The challenge for creatives is the bar gets higher and higher. It’s not just about telling the best story in a category, like banking. It’s about telling the story better than brands known for great storytelling, like Nike and Lyft, because all that content is available to consumers at the touch of a finger. Jones sees that there is plenty of room for improvement and for brands to move to the top, but no real safe place in the middle.

“I think there is an interesting conversation going on now about how brands are built, like Byron Sharp's How Brands Grow. He believes it's all about mental salience and it's not about being persuasive. And in that kind of structure, six-second storytelling is great. Here's my product 100 times over and when you go to the store you'll remember it.
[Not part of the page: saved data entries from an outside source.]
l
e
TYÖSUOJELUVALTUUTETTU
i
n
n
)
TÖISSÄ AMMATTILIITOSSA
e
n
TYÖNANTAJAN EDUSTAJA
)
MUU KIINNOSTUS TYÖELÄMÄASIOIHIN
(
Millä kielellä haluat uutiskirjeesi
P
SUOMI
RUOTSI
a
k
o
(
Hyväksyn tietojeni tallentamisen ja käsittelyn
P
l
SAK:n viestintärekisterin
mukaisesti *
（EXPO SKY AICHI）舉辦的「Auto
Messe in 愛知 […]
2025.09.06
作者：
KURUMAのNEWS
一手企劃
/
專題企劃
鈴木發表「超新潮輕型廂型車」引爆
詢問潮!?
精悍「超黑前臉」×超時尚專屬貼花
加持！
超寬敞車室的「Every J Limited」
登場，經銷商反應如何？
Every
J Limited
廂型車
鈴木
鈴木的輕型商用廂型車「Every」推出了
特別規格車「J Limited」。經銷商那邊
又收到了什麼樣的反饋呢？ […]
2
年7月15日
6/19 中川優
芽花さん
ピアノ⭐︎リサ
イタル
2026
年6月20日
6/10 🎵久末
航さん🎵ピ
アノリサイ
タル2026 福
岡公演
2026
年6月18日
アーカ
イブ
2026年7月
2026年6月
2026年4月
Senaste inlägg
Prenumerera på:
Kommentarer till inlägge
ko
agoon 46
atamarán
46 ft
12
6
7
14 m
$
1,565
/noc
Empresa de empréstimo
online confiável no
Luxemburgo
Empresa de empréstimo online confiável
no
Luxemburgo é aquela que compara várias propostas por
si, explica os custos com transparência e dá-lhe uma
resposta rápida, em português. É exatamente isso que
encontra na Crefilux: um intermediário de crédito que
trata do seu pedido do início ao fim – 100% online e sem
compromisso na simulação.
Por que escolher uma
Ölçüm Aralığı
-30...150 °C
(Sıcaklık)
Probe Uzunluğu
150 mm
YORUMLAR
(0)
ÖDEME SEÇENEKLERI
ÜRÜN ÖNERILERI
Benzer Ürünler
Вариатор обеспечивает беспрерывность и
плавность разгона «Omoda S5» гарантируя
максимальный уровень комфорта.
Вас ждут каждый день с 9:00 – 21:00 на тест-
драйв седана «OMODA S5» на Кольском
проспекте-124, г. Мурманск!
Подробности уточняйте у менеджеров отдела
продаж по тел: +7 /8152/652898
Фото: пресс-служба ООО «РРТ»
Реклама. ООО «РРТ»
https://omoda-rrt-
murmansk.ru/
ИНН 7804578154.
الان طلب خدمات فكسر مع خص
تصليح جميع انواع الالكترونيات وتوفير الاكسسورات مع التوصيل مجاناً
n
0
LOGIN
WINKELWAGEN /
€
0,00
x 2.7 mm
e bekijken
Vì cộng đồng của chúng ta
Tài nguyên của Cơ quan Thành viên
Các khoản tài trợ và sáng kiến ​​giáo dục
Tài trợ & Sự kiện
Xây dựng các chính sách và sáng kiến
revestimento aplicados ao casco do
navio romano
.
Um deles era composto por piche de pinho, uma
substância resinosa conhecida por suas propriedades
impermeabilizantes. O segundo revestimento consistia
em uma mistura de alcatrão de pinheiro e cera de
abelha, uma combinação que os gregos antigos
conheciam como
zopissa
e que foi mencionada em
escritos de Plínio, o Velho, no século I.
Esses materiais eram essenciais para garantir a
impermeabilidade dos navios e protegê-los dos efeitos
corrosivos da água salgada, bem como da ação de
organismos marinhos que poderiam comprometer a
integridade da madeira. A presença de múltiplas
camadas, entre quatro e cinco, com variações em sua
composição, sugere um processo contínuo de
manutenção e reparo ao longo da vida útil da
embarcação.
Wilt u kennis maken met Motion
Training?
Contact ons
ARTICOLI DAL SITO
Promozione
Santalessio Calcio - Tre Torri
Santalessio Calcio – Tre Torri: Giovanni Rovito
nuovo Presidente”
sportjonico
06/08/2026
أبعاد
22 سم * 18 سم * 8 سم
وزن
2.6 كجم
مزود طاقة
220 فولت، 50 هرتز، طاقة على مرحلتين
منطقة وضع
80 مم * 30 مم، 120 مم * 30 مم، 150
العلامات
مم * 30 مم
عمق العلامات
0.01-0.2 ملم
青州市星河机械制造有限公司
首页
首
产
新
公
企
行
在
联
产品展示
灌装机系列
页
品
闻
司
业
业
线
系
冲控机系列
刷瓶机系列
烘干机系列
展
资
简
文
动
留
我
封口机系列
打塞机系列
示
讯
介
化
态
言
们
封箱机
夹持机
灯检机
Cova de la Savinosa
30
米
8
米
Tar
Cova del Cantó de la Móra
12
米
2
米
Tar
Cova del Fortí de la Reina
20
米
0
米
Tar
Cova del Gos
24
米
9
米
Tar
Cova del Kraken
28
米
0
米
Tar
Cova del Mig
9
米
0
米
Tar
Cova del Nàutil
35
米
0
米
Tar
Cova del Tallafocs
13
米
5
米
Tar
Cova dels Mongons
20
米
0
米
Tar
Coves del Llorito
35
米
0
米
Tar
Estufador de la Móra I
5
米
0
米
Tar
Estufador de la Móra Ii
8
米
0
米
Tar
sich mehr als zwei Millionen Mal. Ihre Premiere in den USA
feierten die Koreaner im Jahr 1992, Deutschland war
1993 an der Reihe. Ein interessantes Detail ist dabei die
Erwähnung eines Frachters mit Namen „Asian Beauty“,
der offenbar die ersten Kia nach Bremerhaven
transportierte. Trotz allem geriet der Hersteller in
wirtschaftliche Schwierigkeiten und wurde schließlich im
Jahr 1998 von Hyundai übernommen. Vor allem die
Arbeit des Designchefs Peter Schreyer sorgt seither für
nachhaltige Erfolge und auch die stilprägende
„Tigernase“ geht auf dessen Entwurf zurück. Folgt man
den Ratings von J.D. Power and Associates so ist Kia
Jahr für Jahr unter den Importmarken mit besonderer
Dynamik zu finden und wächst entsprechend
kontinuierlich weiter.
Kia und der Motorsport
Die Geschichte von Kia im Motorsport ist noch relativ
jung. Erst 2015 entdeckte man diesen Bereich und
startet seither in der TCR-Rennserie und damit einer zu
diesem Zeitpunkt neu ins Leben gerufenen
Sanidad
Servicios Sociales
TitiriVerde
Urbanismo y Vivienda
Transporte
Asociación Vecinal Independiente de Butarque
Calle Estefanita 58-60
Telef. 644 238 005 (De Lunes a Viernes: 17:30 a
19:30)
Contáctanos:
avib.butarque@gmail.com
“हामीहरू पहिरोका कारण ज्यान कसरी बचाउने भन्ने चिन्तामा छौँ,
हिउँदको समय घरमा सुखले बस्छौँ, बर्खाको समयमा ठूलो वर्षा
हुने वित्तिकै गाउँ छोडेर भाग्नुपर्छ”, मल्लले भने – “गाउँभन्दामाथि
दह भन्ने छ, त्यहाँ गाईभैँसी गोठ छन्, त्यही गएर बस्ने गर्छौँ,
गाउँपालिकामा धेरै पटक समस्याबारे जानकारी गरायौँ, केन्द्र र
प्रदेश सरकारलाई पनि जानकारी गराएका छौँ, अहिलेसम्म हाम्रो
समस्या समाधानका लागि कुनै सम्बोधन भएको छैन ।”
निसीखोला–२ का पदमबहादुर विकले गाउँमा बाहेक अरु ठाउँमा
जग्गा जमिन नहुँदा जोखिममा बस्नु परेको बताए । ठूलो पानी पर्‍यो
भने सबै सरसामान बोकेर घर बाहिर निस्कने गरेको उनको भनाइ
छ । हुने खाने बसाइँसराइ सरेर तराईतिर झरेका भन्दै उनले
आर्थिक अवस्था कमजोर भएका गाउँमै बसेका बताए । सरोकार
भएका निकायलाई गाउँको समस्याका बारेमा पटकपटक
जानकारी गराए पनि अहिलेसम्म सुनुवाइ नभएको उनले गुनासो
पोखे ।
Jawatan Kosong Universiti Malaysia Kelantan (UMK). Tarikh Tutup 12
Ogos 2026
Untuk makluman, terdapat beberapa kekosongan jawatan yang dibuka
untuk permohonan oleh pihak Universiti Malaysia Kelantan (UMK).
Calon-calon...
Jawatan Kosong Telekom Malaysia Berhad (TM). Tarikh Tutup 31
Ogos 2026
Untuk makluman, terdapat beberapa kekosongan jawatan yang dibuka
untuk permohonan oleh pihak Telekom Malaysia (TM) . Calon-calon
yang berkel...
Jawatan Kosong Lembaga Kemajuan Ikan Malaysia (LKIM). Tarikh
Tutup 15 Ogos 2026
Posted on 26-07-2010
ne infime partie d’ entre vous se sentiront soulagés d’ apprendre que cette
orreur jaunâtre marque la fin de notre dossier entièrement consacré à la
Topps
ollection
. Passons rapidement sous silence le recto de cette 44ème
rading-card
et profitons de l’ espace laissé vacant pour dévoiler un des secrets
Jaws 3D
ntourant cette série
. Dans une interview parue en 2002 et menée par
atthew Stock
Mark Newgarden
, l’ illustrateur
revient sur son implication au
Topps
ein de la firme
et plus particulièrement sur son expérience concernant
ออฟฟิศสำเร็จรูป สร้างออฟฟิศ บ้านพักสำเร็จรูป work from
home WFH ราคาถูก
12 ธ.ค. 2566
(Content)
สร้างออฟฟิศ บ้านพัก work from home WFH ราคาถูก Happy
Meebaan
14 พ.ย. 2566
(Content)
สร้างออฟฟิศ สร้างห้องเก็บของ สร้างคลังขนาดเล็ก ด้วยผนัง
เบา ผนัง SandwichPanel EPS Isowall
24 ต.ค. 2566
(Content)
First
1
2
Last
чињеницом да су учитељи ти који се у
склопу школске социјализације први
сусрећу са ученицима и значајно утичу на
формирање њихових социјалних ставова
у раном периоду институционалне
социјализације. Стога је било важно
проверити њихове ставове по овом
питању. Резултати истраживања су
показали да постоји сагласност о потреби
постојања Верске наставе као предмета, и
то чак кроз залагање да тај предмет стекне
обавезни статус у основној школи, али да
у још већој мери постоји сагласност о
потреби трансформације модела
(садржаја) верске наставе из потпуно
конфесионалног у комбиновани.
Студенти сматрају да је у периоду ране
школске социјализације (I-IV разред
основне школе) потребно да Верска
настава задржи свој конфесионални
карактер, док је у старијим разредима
I'm not sure I believe that, but it's interesting to see people in the market pursue it,” he added.

Stories that truly work

A great story Jones remembers is that of Under Armour and Michael Phelps working out before the Olympics in a long, endless pool, training until he was exhausted and then eating a huge stack of pancakes.

“You didn't know at that point if he was going to flame out or be the greatest Olympian ever. I saw that ad and a beautiful piece of craft – I would've watched a much longer version of that. They ran a :30 on TV and then 90-second online and then if you watched that there was a film of him and his fiance expecting their first child watching it and he starts crying. You have to be dead inside to not feel that and plug into that. Then, of course he had such an amazing performance. I thought that that was really astonishing.”

Jones also cited Lyft as a company with interesting storytelling, especially as bigger rival Uber has struggled in the public consciousness.

“I think it's a really neat combination of brand and timeliness and messaging and the way that they have build a friendly, accessible, politically active, inclusive brand in contrast to Uber. I think if you went back 12 months and said, "Where will these brands be?" You would not have picked where they are. I think a lot of that is storytelling from Lyft, which started out as a wacky brand with a big pink mustache. Now it's an aware, engaged, fun and friendly brand,” Jones stated.

Jones hopes the SXSW panel stokes two sides of the storytelling conversation. One is that there is no safe space, so he says take the risks and be brave and push out. Two, he says there has never been a better time to be telling stories.

“I think people say, ‘Oh, we've got the attention spans of goldfish and they can ad block us and so on.’ There was a Nielsen study last summer that said we've added an hour of screen time a day in the last twelve months. People have never been drinking in stories more with more of their time, more richly, they've never watched more videos. We just hit a billion hours a day of watch time. So if you're a storyteller, you're where people are. People are dying for this thing that you're making – they love it, they can't get enough of it. I think it's exciting because it's never been easier to reach a bigger audience if you've got a great story. Just tell great stories,” he concluded.